Of all patients, 53 (71.6%) patients were anaemic. During the induction phase, 55.4% of patients received basiliximab, and 44.6% of patients received thymoglobulin. Moreover, during the maintenance phase, 91.9% of patients received a tacrolimus-based regimen, while 8.1% of patients received cyclosporin-based regimen. Around 9.5% of patients received IV immunoglobulin. Among supportive therapies, antiviral, antibiotic, and diabetes medications were administered in 8.1%, 39.3%, and 2.7% patients, respectively.
Anaemia prevalence according to patient variables
The correlation between anaemia prevalence and patient's variables was examined using the univariate and multivariate analyses (Table 2). Final model findings revealed that prevalence of anemia was most significantly associated with female gender [OR: 6.72, 95% CI: 1.7- 25.6, P-value = 0.000; (25 males, 47.2%) vs. (28 females, 52.9%)]. None of the other demographic variables showed any significant association with anaemia prevalence. Furthermore, the use of IV immunoglobulin was also significantly associated with the incidence of late anaemia [P-value = 0.012; (57% in females vs 23% in males)]. This finding was consistent with those of previous studies (Elsayed et al., 2012; Markvardsen, Christiansen, Harbo, & Jakobsen, 2014). None of the used therapies was associated with anaemia prevalence (all P-values ≥ 0.05). Surprisingly, prior use of and/or type of dialysis used preoperatively did not significantly affect anaemia prevalence (P-value = 0.4).

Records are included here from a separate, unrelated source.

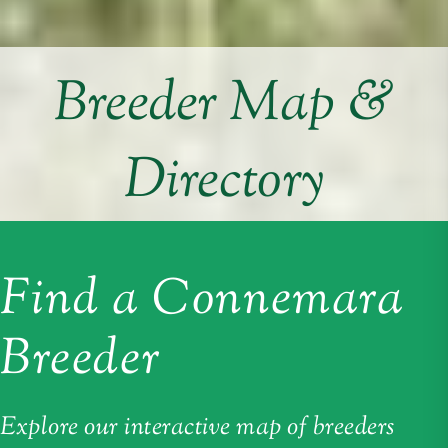
Breeder Map &
Directory
Find a Connemara
Breeder
Explore our interactive map of breeders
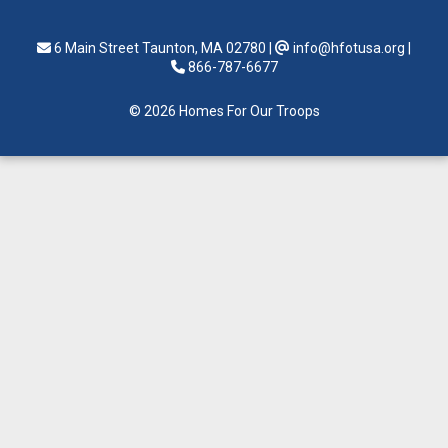
6 Main Street Taunton, MA 02780
|
info@hfotusa.org
|
866-787-6677
© 2026 Homes For Our Troops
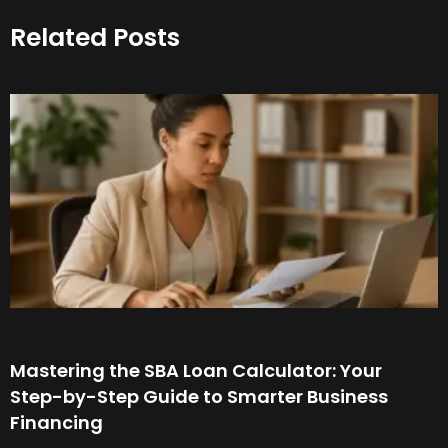
Related Posts
Mastering the SBA Loan Calculator: Your
Step-by-Step Guide to Smarter Business
Financing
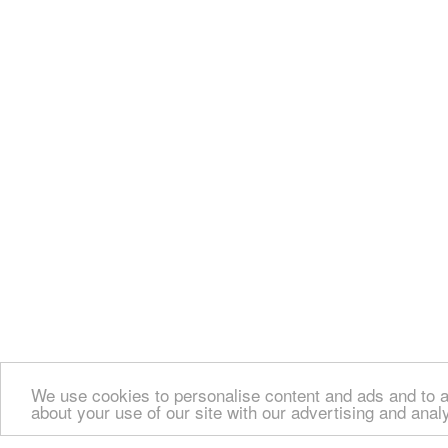
We use cookies to personalise content and ads and to an
about your use of our site with our advertising and anal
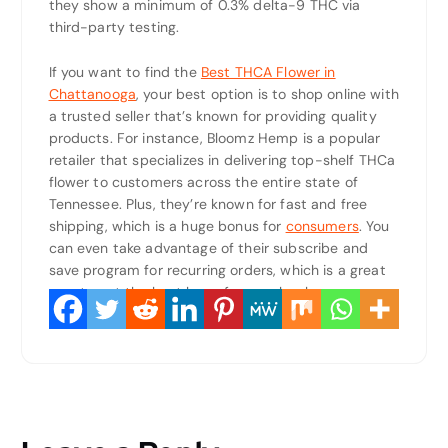
they show a minimum of 0.3% delta-9 THC via
third-party testing.
If you want to find the
Best THCA Flower in
Chattanooga
, your best option is to shop online with
a trusted seller that’s known for providing quality
products. For instance, Bloomz Hemp is a popular
retailer that specializes in delivering top-shelf THCa
flower to customers across the entire state of
Tennessee. Plus, they’re known for fast and free
shipping, which is a huge bonus for
consumers
. You
can even take advantage of their subscribe and
save program for recurring orders, which is a great
way to get the best bang for your buck.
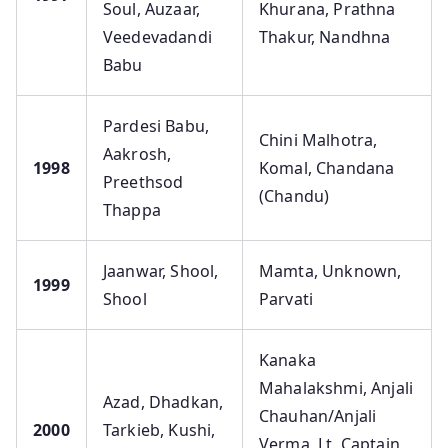
Soul, Auzaar,
Khurana, Prathna
Veedevadandi
Thakur, Nandhna
Babu
Pardesi Babu,
Chini Malhotra,
Aakrosh,
1998
Komal, Chandana
Preethsod
(Chandu)
Thappa
Jaanwar, Shool,
Mamta, Unknown,
1999
Shool
Parvati
Kanaka
Mahalakshmi, Anjali
Azad, Dhadkan,
Chauhan/Anjali
2000
Tarkieb, Kushi,
Verma, Lt. Captain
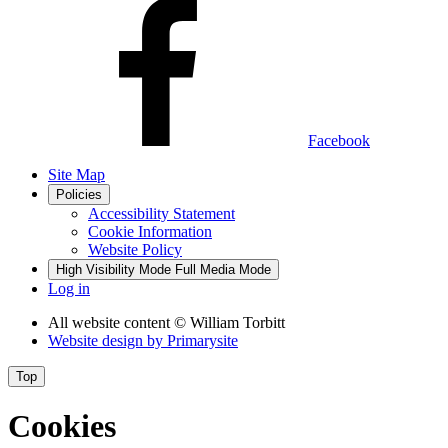
Facebook
Site Map
Policies
Accessibility Statement
Cookie Information
Website Policy
High Visibility Mode
Full Media Mode
Log in
All website content
© William Torbitt
Website design by
Primarysite
Top
Cookies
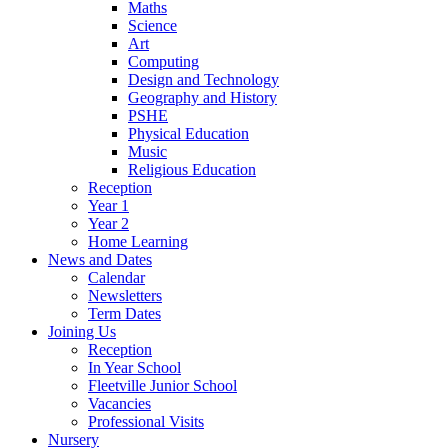
Maths
Science
Art
Computing
Design and Technology
Geography and History
PSHE
Physical Education
Music
Religious Education
Reception
Year 1
Year 2
Home Learning
News and Dates
Calendar
Newsletters
Term Dates
Joining Us
Reception
In Year School
Fleetville Junior School
Vacancies
Professional Visits
Nursery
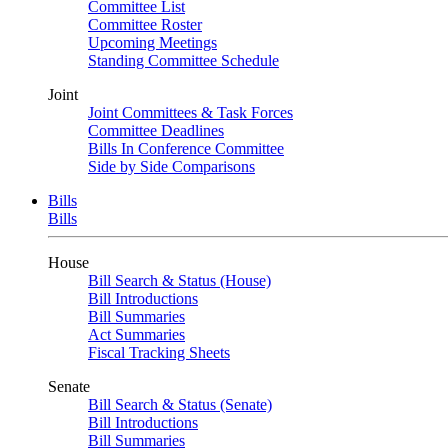
Committee List
Committee Roster
Upcoming Meetings
Standing Committee Schedule
Joint
Joint Committees & Task Forces
Committee Deadlines
Bills In Conference Committee
Side by Side Comparisons
Bills
Bills
House
Bill Search & Status (House)
Bill Introductions
Bill Summaries
Act Summaries
Fiscal Tracking Sheets
Senate
Bill Search & Status (Senate)
Bill Introductions
Bill Summaries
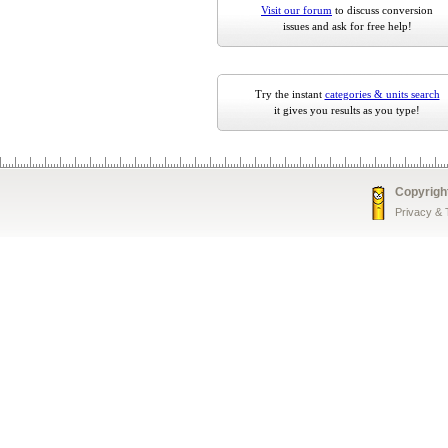
Visit our forum
to discuss conversion
issues and ask for free help!
Try the instant
categories & units search
it gives you results as you type!
Copyrigh
Privacy &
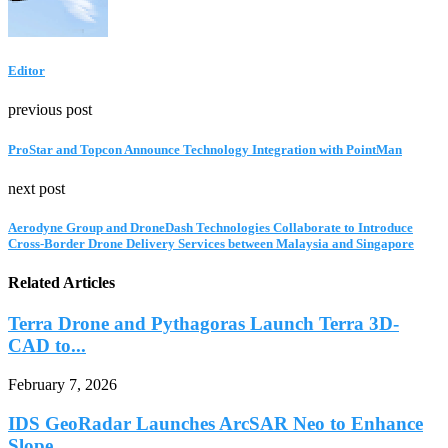
Editor
previous post
ProStar and Topcon Announce Technology Integration with PointMan
next post
Aerodyne Group and DroneDash Technologies Collaborate to Introduce
Cross-Border Drone Delivery Services between Malaysia and Singapore
Related Articles
Terra Drone and Pythagoras Launch Terra 3D-
CAD to...
February 7, 2026
IDS GeoRadar Launches ArcSAR Neo to Enhance
Slope...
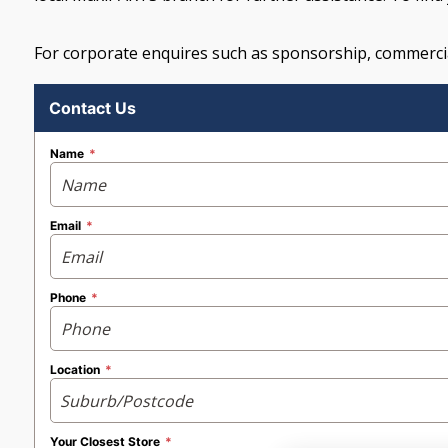
For corporate enquires such as sponsorship, commercia
Contact Us
Name
Email
Phone
Location
Your Closest Store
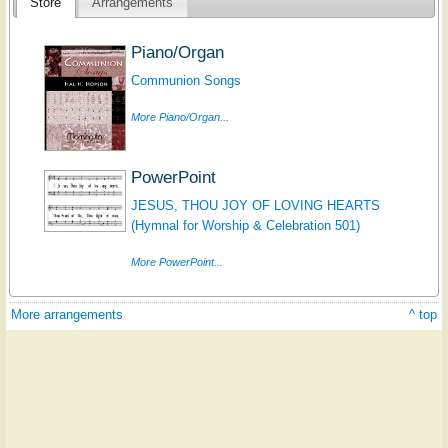
Store
Arrangements
Piano/Organ
Communion Songs
More Piano/Organ...
PowerPoint
JESUS, THOU JOY OF LOVING HEARTS
(Hymnal for Worship & Celebration 501)
More PowerPoint...
More arrangements
^ top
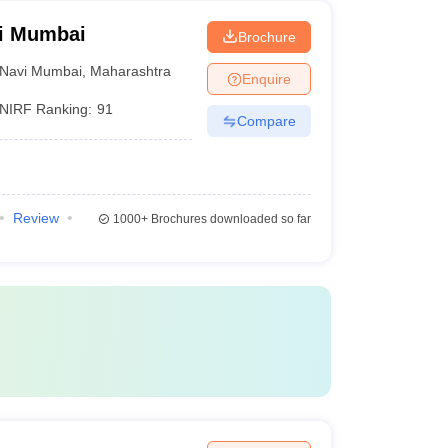
vi Mumbai
Brochure
Navi Mumbai
,
Maharashtra
Enquire
NIRF Ranking:
91
Compare
Review
1000+
Brochures downloaded so far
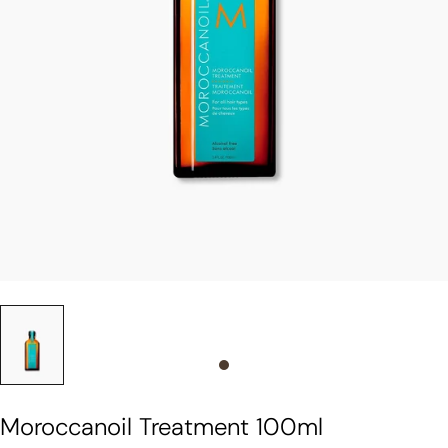
Slide 0
Moroccanoil Treatment 100ml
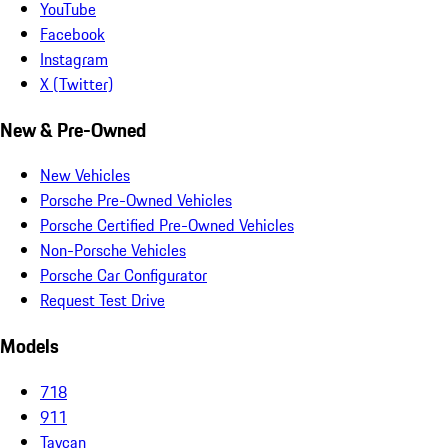
YouTube
Facebook
Instagram
X (Twitter)
New & Pre-Owned
New Vehicles
Porsche Pre-Owned Vehicles
Porsche Certified Pre-Owned Vehicles
Non-Porsche Vehicles
Porsche Car Configurator
Request Test Drive
Models
718
911
Taycan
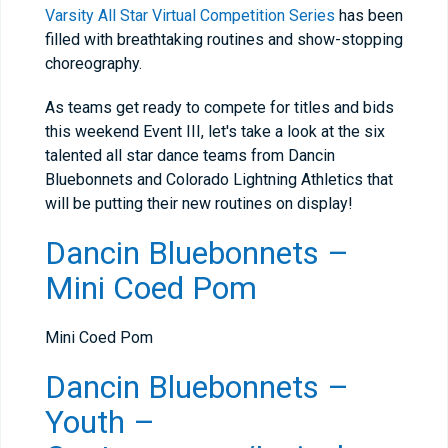
Varsity All Star Virtual Competition Series
has been
filled with breathtaking routines and show-stopping
choreography.
As teams get ready to compete for titles and bids
this weekend Event III, let's take a look at the six
talented all star dance teams from Dancin
Bluebonnets and Colorado Lightning Athletics that
will be putting their new routines on display!
Dancin Bluebonnets –
Mini Coed Pom
Mini Coed Pom
Dancin Bluebonnets –
Youth –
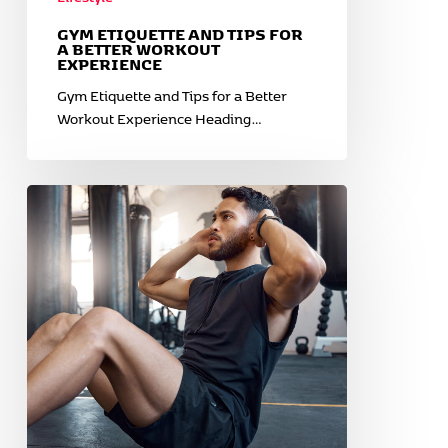
GYM ETIQUETTE AND TIPS FOR
A BETTER WORKOUT
EXPERIENCE
Gym Etiquette and Tips for a Better
Workout Experience Heading…
Warm-
Up
and
Cooldown
Routines
for
Cold
Weather
Workouts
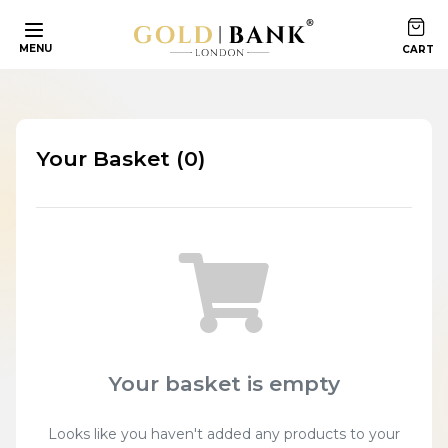
MENU
Your Basket (0)
Your basket is empty
Looks like you haven't added any products to your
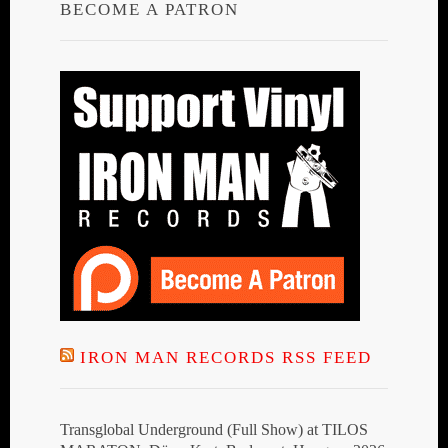
BECOME A PATRON
IRON MAN RECORDS RSS FEED
Transglobal Underground (Full Show) at TILOS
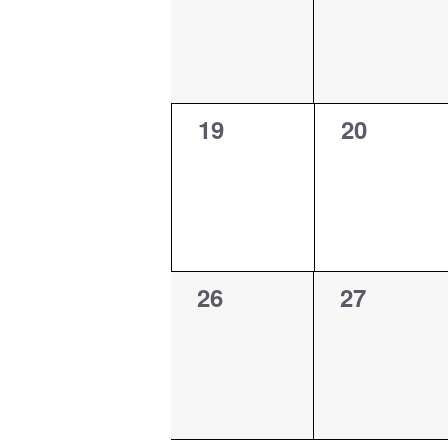
0
0
19
20
events,
events,
0
0
26
27
events,
events,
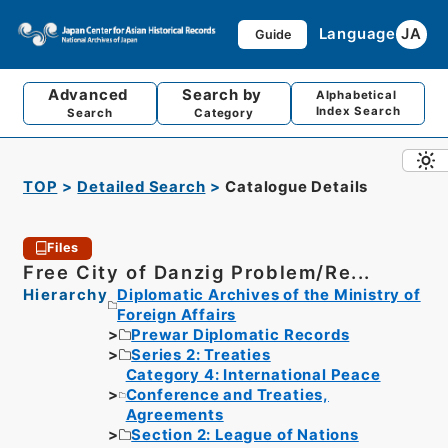
Language
JA
Guide
Advanced
Search by
Alphabetical
Index Search
Search
Category
TOP
Detailed Search
Catalogue Details
Files
Free City of Danzig Problem/Re...
Hierarchy
Diplomatic Archives of the Ministry of
Foreign Affairs
Prewar Diplomatic Records
Series 2: Treaties
Category 4: International Peace
Conference and Treaties,
Agreements
Section 2: League of Nations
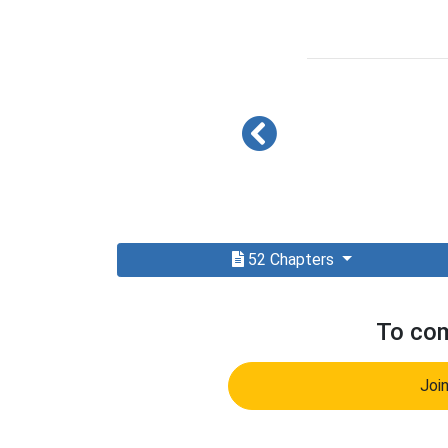
52 Chapters
To com
Joi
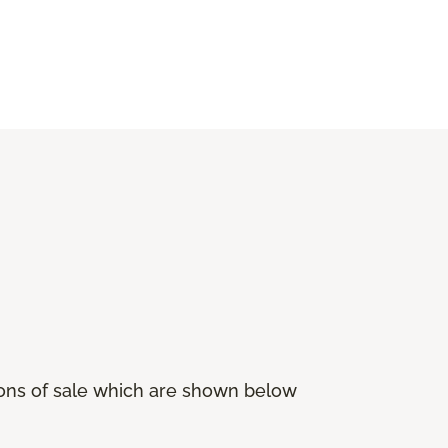
ions of sale which are shown below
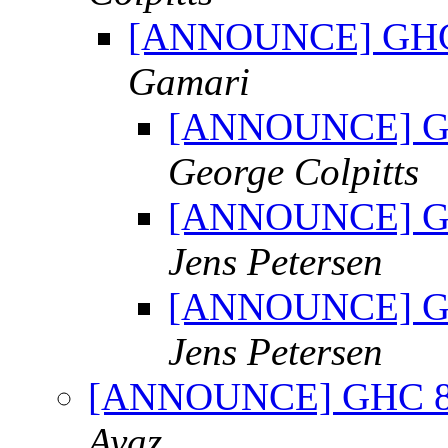
[ANNOUNCE] GHC 8.
Gamari
[ANNOUNCE] GHC 
George Colpitts
[ANNOUNCE] GHC 
Jens Petersen
[ANNOUNCE] GHC 
Jens Petersen
[ANNOUNCE] GHC 8.0.
Ayaz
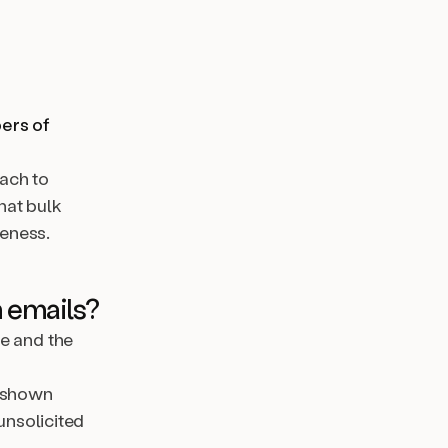
bers of
ach to
hat bulk
veness.
 emails?
ne and the
e shown
unsolicited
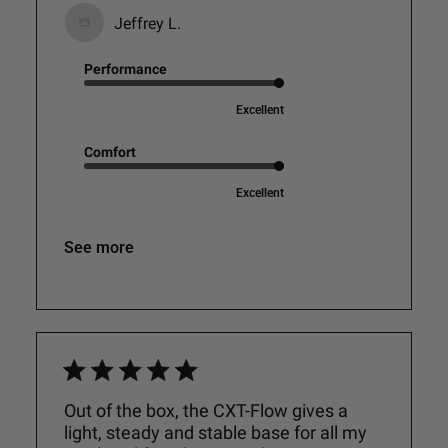
Jeffrey L.
Performance
Excellent
Comfort
Excellent
See more
Out of the box, the CXT-Flow gives a
light, steady and stable base for all my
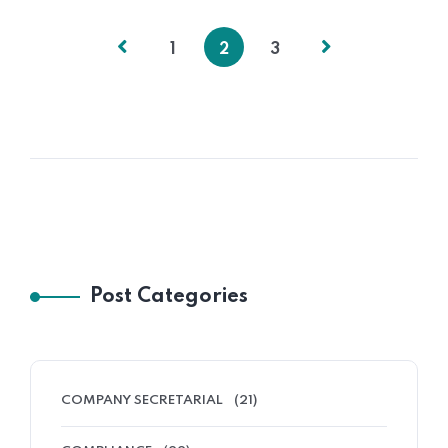
1
2
3
Post Categories
COMPANY SECRETARIAL
(21)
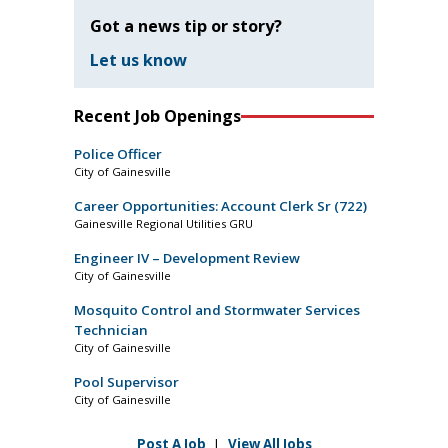
Got a news tip or story?
Let us know
Recent Job Openings
Police Officer
City of Gainesville
Career Opportunities: Account Clerk Sr (722)
Gainesville Regional Utilities GRU
Engineer IV – Development Review
City of Gainesville
Mosquito Control and Stormwater Services
Technician
City of Gainesville
Pool Supervisor
City of Gainesville
Post A Job
|
View All Jobs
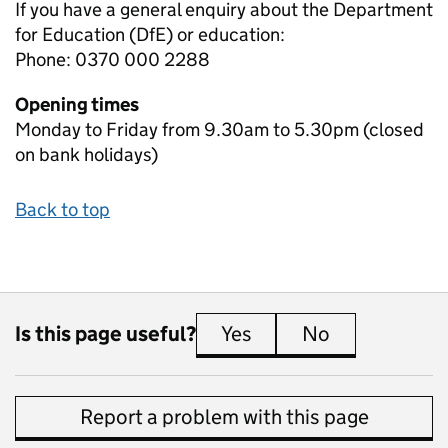
If you have a general enquiry about the Department
for Education (DfE) or education:
Phone: 0370 000 2288
Opening times
Monday to Friday from 9.30am to 5.30pm (closed
on bank holidays)
Back to top
Is this page useful?
Yes
this page is useful
No
this page is 
Report a problem with this page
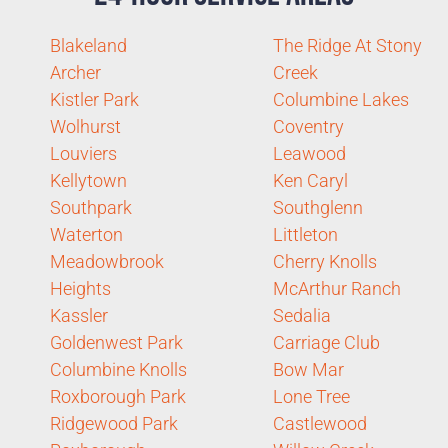
Blakeland
The Ridge At Stony
Archer
Creek
Kistler Park
Columbine Lakes
Wolhurst
Coventry
Louviers
Leawood
Kellytown
Ken Caryl
Southpark
Southglenn
Waterton
Littleton
Meadowbrook
Cherry Knolls
Heights
McArthur Ranch
Kassler
Sedalia
Goldenwest Park
Carriage Club
Columbine Knolls
Bow Mar
Roxborough Park
Lone Tree
Ridgewood Park
Castlewood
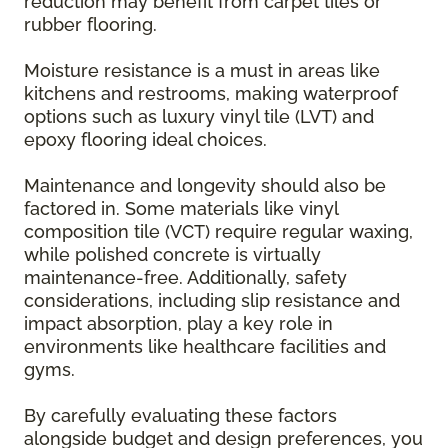
reduction may benefit from carpet tiles or
rubber flooring.
Moisture resistance is a must in areas like
kitchens and restrooms, making waterproof
options such as luxury vinyl tile (LVT) and
epoxy flooring ideal choices.
Maintenance and longevity should also be
factored in. Some materials like vinyl
composition tile (VCT) require regular waxing,
while polished concrete is virtually
maintenance-free. Additionally, safety
considerations, including slip resistance and
impact absorption, play a key role in
environments like healthcare facilities and
gyms.
By carefully evaluating these factors
alongside budget and design preferences, you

QoL assessment by EQ-5D-5L
Table 3 shows the EQ-5D-5L scores of all patients. Around 33.7% of patients corresponded to a 5-digit score of 11111 that represented a full state of health. Table 4 shows no significant difference in EQ-5D-5L scores of patients in anaemic and non-anaemic groups. However, the response related to the anxiety domain of EQ-5Q-5L differed significantly between the patients of early severe and mild-to-moderate anaemia groups (P-value = 0.02). Furthermore, the responses of the patients in the late anaemia group and those of other groups were not significantly different.
Study limitations
The study was conducted at only one centre. Thus, our results could not be extrapolated or generalized to all Saudi renal transplant settings. Furthermore, the anaemia status of the patients was defined by their Hbg levels that were obtained in a retrospective manner, which might be prone to error due to inaccurate entry in the patients’ medical files. Therefore, larger-scale, prospective-design, cohort studies are needed to elucidate further anaemia incidence and its underlying pathophysiological mechanisms and sub-classifications.
Conclusion
To the best of our knowledge, this is the first study to determine anaemia prevalence in post-renal transplant patients in Saudi Arabia. Interestingly, in this study, the anaemia prevalence in Saudi patients was observed to be higher than that in patients of other countries. Around 31.1% and 40.5% of our patients suffered from mild-to-moderate and severe anaemia, respectively. However, anaemia incidence was not observed to affect the QoL of patients. The most significant predictors of anaemia among Saudi renal transplant patients were female gender and IV immunoglobulin use. Further studies need to focus on other patient parameters as potential predictors of anaemia prevalence and their impact on the QoL of post-renal and non-renal transplant patients.
Conflict of Interest
The authors declare that they have no conflict of interest.
Funding Support
This research was funded by the Deanship of Scientific Research at Princess Nourah bint Abdulrahman University through the Fast-track Research Funding Program.